Microsoft en Bill Gates zijn de voortbrengselen van deze commerciële cultuur. Programmatuur was alleen nog maar een van de vele manieren om geld te maken en alles werd ondergeschikt gemaakt aan de winst. De gebruiker was volledig afhankelijk van de grillen van de producent, want hij had geen keus. Alleen had Bill Gates begrepen wat de eigenaars van Unix nooit hadden ingezien: dat je beter duizend systeempjes van honderd dollar kon verkopen dan vijf van tienduizend dollar. De bezitters van Unix hadden dat niet door en de commercialisering van Unix leidde in korte tijd tot de versplintering van dit operating system in evenveel peperdure varianten als er hardwareplatforms voor bestonden. En ondertussen haalde Microsoft de markt van de huiscomputer naar zich toe.
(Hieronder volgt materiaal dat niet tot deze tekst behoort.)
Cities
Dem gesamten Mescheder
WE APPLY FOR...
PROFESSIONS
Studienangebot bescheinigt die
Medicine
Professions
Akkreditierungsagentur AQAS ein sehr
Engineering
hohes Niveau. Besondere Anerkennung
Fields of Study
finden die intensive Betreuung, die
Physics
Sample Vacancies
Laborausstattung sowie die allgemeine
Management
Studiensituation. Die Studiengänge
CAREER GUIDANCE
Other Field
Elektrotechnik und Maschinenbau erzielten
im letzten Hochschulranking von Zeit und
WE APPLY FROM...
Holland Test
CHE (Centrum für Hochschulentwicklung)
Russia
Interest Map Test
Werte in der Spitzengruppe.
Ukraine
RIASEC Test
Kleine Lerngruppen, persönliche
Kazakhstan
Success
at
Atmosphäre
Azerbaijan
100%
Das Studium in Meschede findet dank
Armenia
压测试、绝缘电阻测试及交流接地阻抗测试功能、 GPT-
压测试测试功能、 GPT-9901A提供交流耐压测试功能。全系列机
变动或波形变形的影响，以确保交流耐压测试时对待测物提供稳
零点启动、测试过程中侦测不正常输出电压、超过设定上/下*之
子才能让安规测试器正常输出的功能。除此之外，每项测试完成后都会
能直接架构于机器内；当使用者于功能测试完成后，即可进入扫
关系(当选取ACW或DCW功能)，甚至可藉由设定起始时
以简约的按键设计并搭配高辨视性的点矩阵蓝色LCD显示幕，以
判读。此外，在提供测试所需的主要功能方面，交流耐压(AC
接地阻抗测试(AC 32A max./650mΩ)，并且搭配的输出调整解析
Deze commercialisering van wat in zijn ogen vrij zou moeten zijn voor iedere gebruiker stootte een zekere Richard Stallman zozeer tegen de borst dat hij besloot actie te ondernemen. Met de typisch Amerikaanse mengeling van naïviteit en dadendrang richtte hij in 1984 de „Free Software Foundation”, de FSF op. Het essentiële verschil tussen de producten van de FSF en die van de commerciële bedrijven was nadrukkelijk niet dat de FSF-software per definitie gratis zou moeten zijn. In tegenstelling tot wat veel mensen denken wordt er over het verkopen van de software niets bepaald in de legale definitie van het „GNU copyleft” (een parodie op copyright), zoals het in de wandelgangen wordt genoemd. Maar wel is iedereen verplicht om de source van de betreffende software altijd mee te leveren en geen beperkingen te leggen op de verdere verspreiding ervan. Het woord „free” moet hier dan ook worden gezien zoals in de uitdrukking „free speech”, niet „free beer”. Om Richard Stallman zelf aan te halen: „Een programmeur mag best geld verdienen. Hij en zijn gezin moeten goed kunnen eten als ieder ander, maar hij hoeft dat niet elke dag in een driesterrenrestaurant te doen.”
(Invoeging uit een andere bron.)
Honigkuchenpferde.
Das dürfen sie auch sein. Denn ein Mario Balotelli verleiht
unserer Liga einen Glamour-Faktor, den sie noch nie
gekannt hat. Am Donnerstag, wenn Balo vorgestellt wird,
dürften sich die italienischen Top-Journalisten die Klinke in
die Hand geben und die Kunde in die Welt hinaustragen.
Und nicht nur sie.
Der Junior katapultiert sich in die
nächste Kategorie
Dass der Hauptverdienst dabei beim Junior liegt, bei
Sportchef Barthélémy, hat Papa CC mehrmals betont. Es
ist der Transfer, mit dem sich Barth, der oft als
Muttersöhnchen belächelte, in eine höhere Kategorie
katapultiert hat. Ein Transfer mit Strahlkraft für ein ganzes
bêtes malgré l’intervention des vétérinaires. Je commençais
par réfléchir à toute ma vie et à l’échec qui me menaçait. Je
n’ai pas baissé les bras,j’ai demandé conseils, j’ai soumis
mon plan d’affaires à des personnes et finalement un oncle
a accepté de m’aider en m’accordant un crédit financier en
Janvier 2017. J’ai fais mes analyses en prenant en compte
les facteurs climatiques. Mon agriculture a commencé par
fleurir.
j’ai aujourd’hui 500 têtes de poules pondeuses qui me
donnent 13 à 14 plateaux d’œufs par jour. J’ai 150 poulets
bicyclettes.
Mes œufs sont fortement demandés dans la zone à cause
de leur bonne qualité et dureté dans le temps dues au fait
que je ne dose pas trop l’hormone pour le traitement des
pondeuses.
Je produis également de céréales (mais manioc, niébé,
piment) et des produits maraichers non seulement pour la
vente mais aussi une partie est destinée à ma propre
Natuurlijk werden de ideeën van Richard Stallman door de rest van de wereld weggehoond. Dat verhinderde hem en zijn geestverwanten echter niet om een groot aantal uitstekende softwarepakketten te schrijven die op praktisch elke Unix konden draaien. Vooral op universiteiten gooiden de systeemadministrators zo snel mogelijk de commerciële versies van hun respectievelijke Unixen overboord om daarvoor in de plaats de GNU-utility's te kunnen draaien. En dat gebeurde niet uit het oogpunt van kostenbesparing, want de commerciële applicaties waren immers al betaald, maar omdat de source open was en door honderden programmeurs over de hele wereld kon worden bekeken en verbeterd. Daardoor stak de GNU-software met kop en schouders boven de andere programmatuur uit.
Niettemin zag het er in het begin van de negentiger jaren slecht uit voor Unix. De massamarkt was door Microsoft veroverd en de hoge prijs van de verschillende Unixen verhinderde dat er serieus aan een Unix voor pc's werd gewerkt. Alleen Microsoft had geëxperimenteerd met een eigen Unix voor pc's, Xenix geheten, en die was als SCO Unix een eigen leven gaan leiden. Unix op de pc kon dus wel, alleen kostte een volledige installatie toen nog (omgerekend) zevenduizend euro en dat kon natuurlijk geen enkele thuisgebruiker opbrengen.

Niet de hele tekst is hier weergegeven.